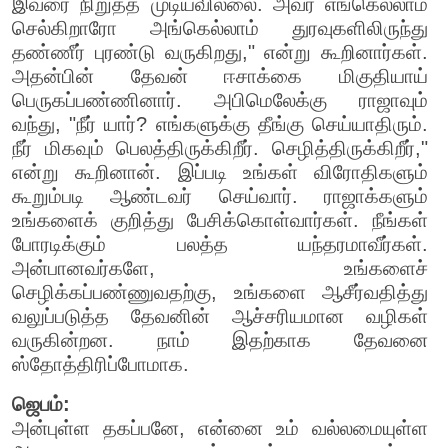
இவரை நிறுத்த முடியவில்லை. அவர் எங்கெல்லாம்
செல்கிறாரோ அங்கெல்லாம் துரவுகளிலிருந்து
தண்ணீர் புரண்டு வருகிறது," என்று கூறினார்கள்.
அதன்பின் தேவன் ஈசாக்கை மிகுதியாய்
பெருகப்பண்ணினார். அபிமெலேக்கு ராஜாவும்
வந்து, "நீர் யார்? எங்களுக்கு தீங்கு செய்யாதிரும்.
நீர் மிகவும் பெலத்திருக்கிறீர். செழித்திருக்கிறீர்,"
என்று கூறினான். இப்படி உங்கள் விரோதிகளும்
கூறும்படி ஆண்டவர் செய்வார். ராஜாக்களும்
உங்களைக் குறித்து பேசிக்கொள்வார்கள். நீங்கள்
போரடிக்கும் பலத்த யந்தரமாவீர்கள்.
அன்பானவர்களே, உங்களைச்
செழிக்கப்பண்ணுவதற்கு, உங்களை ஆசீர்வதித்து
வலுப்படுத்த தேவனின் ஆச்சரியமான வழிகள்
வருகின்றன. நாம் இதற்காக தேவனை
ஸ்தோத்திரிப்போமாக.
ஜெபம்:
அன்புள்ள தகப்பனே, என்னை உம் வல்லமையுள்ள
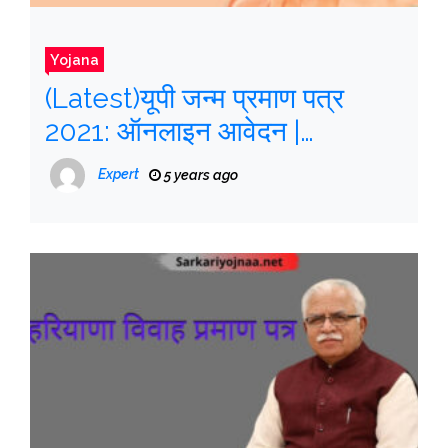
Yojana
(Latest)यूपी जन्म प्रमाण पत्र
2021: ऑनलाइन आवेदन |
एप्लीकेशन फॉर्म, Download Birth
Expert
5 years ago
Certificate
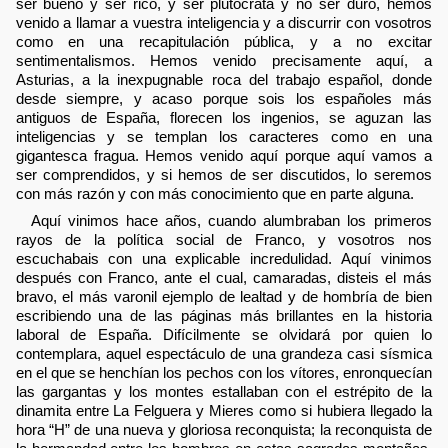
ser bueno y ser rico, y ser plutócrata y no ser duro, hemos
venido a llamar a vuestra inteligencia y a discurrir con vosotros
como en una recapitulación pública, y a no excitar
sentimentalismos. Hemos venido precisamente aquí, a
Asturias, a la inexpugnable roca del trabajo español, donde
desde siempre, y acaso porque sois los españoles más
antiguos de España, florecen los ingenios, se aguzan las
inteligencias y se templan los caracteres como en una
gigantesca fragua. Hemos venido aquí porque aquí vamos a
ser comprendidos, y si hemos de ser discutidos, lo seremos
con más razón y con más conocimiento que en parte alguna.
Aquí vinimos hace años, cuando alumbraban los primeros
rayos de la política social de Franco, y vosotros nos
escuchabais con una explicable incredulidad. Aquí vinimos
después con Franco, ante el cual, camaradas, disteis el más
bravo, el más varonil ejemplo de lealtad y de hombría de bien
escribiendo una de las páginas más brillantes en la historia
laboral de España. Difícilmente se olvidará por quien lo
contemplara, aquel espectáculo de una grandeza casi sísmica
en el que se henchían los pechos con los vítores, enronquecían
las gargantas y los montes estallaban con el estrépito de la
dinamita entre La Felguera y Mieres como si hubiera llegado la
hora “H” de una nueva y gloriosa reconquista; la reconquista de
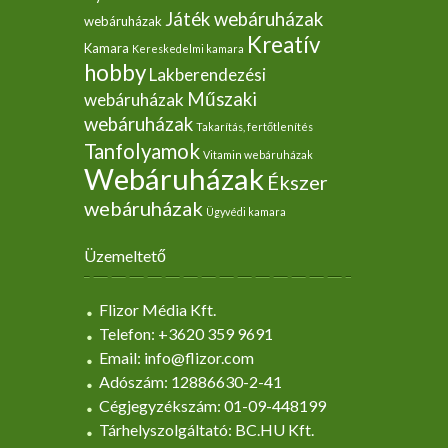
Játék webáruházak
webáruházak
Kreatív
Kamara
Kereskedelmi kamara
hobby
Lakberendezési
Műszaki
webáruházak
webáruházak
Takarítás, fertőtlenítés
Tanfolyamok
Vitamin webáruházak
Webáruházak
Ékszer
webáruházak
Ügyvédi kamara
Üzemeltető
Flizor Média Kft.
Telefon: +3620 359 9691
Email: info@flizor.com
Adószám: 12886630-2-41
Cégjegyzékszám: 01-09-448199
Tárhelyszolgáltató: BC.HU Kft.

---*---

* WHAT IS BEING ASKED: Check every line of the records above for the string "vosotros". Copy those that hold it.

* ANSWER BOX:
venido a llamar a vuestra inteligencia y a discurrir con vosotros
rayos de la política social de Franco, y vosotros nos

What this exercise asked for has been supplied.